Work instructions >>
State how many lines in the listing below include the word "avec", and add nothing besides the number.

★ ★ ★

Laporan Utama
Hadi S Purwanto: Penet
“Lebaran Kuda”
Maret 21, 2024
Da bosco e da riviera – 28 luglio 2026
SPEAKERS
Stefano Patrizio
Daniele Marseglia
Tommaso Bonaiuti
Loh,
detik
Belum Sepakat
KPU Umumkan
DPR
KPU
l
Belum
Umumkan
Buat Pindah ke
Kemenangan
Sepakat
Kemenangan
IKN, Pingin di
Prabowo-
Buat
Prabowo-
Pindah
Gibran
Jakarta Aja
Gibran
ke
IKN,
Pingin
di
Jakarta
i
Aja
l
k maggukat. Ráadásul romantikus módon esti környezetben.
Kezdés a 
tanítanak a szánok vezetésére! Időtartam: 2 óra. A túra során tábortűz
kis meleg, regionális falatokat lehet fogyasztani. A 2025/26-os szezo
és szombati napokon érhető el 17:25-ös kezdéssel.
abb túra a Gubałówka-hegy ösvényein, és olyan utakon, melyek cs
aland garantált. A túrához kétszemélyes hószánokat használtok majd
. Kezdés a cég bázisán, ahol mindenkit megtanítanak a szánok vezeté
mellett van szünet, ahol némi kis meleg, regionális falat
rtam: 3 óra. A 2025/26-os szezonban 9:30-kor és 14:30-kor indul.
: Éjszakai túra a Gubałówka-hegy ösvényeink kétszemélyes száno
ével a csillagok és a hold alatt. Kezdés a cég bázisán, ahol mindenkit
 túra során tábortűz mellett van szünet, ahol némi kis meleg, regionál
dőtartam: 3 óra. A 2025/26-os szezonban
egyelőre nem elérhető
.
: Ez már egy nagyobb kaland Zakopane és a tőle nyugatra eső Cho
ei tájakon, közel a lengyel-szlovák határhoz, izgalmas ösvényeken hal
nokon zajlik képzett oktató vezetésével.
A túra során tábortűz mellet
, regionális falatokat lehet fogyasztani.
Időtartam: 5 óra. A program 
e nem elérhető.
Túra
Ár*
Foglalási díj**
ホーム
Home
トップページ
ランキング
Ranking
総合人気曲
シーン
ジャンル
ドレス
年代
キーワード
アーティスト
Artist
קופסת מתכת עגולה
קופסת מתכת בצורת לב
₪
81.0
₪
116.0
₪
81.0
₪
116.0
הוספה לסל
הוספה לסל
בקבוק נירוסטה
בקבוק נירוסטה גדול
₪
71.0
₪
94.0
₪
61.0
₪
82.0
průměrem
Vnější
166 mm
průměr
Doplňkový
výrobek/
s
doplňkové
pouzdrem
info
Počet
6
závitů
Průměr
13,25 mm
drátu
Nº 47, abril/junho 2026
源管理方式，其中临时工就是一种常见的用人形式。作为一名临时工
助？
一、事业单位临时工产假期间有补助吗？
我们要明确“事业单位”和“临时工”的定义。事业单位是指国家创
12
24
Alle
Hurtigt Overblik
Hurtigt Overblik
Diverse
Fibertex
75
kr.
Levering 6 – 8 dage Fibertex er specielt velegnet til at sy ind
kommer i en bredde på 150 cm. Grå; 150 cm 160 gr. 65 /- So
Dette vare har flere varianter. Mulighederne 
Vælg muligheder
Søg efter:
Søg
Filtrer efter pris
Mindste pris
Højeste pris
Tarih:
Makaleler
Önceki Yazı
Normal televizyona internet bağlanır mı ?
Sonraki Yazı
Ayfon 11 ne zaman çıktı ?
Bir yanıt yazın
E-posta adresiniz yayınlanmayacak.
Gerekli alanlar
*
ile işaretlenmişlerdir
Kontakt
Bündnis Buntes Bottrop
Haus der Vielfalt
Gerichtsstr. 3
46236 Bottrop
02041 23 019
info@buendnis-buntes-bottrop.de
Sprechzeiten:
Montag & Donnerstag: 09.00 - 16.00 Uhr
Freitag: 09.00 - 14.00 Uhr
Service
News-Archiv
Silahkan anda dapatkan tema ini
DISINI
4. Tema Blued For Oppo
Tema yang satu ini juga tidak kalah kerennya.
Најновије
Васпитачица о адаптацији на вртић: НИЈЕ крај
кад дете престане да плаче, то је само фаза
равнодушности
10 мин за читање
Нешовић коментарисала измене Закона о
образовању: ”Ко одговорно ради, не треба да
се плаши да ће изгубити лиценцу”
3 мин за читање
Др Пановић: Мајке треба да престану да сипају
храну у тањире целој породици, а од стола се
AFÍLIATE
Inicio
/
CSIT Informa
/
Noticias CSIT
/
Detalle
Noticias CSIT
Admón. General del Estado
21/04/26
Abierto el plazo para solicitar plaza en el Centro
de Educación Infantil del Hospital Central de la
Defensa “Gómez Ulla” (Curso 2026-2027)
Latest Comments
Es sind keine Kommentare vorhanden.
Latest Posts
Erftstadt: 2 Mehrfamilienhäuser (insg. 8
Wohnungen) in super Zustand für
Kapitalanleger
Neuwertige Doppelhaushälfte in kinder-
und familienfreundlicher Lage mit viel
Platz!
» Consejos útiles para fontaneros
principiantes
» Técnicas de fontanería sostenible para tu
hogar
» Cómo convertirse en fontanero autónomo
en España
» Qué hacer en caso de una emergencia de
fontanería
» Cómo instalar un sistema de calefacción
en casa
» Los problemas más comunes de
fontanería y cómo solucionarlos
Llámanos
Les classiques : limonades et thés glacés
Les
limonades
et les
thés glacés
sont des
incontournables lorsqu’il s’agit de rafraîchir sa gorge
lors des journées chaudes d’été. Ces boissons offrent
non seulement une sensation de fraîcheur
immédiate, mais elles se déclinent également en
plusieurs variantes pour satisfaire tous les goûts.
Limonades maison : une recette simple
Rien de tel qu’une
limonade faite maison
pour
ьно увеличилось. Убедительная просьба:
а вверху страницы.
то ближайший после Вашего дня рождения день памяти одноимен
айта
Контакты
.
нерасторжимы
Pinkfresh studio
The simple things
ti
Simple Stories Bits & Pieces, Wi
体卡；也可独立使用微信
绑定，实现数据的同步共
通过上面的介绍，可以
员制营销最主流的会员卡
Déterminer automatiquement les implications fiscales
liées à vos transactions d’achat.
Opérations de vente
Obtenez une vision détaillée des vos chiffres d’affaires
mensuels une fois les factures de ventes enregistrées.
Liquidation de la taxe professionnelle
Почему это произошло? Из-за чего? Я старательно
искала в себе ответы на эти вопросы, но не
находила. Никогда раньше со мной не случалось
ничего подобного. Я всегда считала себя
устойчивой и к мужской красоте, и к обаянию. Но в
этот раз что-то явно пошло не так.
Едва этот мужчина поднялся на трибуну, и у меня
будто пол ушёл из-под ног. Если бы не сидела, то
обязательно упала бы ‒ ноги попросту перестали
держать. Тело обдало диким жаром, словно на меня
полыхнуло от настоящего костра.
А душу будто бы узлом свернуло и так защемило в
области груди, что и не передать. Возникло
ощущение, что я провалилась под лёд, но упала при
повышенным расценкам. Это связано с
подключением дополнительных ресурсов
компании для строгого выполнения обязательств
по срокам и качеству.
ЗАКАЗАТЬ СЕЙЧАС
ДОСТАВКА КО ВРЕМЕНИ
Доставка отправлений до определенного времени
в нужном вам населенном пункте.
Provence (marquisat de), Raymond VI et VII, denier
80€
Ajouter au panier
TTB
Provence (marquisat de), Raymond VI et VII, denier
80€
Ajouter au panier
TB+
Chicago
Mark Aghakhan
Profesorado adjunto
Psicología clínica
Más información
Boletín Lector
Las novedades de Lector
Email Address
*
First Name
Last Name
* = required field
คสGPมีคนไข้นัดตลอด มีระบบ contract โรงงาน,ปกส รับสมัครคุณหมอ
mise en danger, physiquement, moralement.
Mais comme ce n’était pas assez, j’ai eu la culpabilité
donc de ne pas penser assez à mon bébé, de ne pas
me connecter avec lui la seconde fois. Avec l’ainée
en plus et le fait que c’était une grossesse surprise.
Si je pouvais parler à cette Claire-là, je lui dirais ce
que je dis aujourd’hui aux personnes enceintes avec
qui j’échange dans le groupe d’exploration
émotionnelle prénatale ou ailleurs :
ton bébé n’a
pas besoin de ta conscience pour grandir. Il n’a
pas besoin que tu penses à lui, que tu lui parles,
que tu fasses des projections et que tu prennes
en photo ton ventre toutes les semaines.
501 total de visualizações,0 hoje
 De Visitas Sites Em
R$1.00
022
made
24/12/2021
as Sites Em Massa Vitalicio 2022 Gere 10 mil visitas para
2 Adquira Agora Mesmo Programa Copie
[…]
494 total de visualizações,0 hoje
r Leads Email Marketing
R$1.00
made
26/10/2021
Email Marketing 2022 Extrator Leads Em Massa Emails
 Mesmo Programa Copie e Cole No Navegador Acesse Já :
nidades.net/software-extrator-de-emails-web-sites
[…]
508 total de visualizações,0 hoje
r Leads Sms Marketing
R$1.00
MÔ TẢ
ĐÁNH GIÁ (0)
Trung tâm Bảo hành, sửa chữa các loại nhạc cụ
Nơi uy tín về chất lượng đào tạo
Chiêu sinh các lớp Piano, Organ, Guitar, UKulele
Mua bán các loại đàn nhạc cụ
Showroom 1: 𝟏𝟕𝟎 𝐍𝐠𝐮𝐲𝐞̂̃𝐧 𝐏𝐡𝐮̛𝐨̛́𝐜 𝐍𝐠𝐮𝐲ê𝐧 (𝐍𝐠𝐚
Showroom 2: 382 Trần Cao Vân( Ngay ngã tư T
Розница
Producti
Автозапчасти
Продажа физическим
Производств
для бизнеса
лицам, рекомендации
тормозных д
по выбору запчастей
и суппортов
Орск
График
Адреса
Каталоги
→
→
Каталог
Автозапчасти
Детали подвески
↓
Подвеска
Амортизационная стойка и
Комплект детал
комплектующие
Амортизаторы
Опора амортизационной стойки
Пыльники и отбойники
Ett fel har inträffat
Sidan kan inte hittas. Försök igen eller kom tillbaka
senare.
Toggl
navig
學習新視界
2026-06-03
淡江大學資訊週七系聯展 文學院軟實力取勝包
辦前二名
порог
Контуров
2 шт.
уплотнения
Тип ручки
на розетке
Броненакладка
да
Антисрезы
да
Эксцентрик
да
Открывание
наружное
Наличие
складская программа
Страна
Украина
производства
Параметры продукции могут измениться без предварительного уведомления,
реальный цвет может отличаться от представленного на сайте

★ ★ ★

The answer >>
2